Capítulo Noventa e Um: O Agregado de Carne das Memórias Passadas
Capítulo Noventa e Um – O Batalhão de Carne do Passado
— Eles estão vindo!
— Estão vindo!
— Estão vindo!!!
Com a aproximação dos passos, todos gritavam internamente.
“Derrubem o Batalhão do Passado” — mais de trezentos participantes. Passado, composto por guerreiros, cavaleiros e sacerdotes, não passava de duzentos.
A disparidade era evidente.
No entanto, Passado se tornara um batalhão capaz de levar o conceito de escudo de carne ao extremo. Quando todos os escudos se agrupavam, deixavam de ser apenas escudos: tornavam-se um verdadeiro bloco de carne, capaz de esmagar tudo em seu caminho.
Desta vez, o Batalhão de Carne do Passado não buscou rotas alternativas.

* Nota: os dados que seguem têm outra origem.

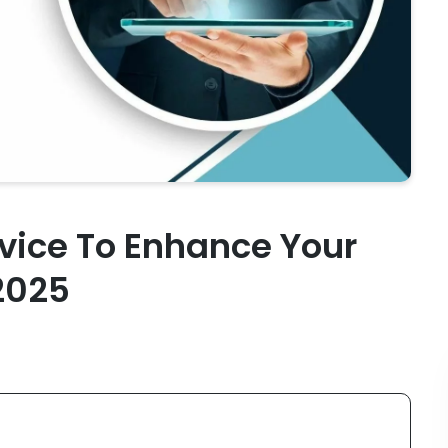
vice To Enhance Your
 2025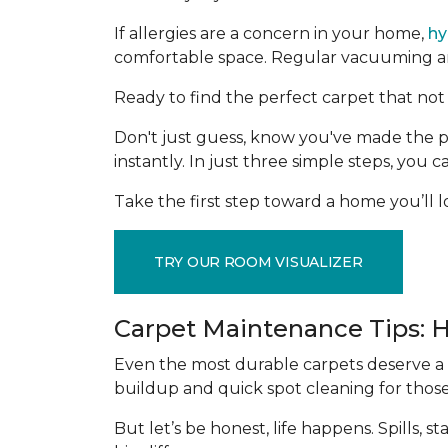
If allergies are a concern in your home,
hy
comfortable space. Regular vacuuming and
Ready to find the perfect carpet that not 
Don't just guess, know you've made the p
instantly. In just three simple steps, you
Take the first step toward a home you’ll lo
TRY OUR ROOM VISUALIZER
Carpet Maintenance Tips: 
Even the most durable carpets deserve a l
buildup and quick spot cleaning for thos
But let’s be honest, life happens. Spills,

Avançaram pela avenida mais larga ligada à praça, impondo sua presença de forma avassaladora.
— Arqueiros, preparados! Arqueiros, preparados! — gritou Nuvem ao Entardecer para todos, sem se importar se sua lista de amigos era composta ou não só de arqueiros.
O Batalhão de Carne do Passado já estava próximo. Nos telhados, os arqueiros espiavam, tentando localizar a figura de Lua Prateada. Na linha de frente, motivando as tropas, estavam Fantasma da Espada, Nuvem ao Entardecer e outros, já capazes de distinguir a formação inimiga.
— Maldição! — praguejaram em uníssono.
— Lua Prateada, seu miserável, que covardia! — xingou Nuvem ao Entardecer.
— Uma batalha épica dessas e você, desgraçado, estraga tudo! — juntou-se Porco Imortal.
— Que baixeza, pura baixeza!
O Batalhão de Carne do Passado avançava, todos mascarados. Sem rostos, numa multidão, como distinguir Lua Prateada? E não só ele: era impossível diferenciar cavaleiros de guerreiros, já que muitos cavaleiros optavam por pontos em força e armaduras pesadas.
Quando entraram na zona de investida, o Batalhão de Carne do Passado foi tomado por uma onda dourada. Num piscar de olhos, todos estavam banhados em luz, convertendo-se num bloco dourado perfeitamente cozido.
— O centro do halo, a espada dourada é Lua Prateada! — informou Fenda nas Nuvens, ao saber que sua tropa não conseguia identificar o comandante inimigo. Apressou-se a passar a informação.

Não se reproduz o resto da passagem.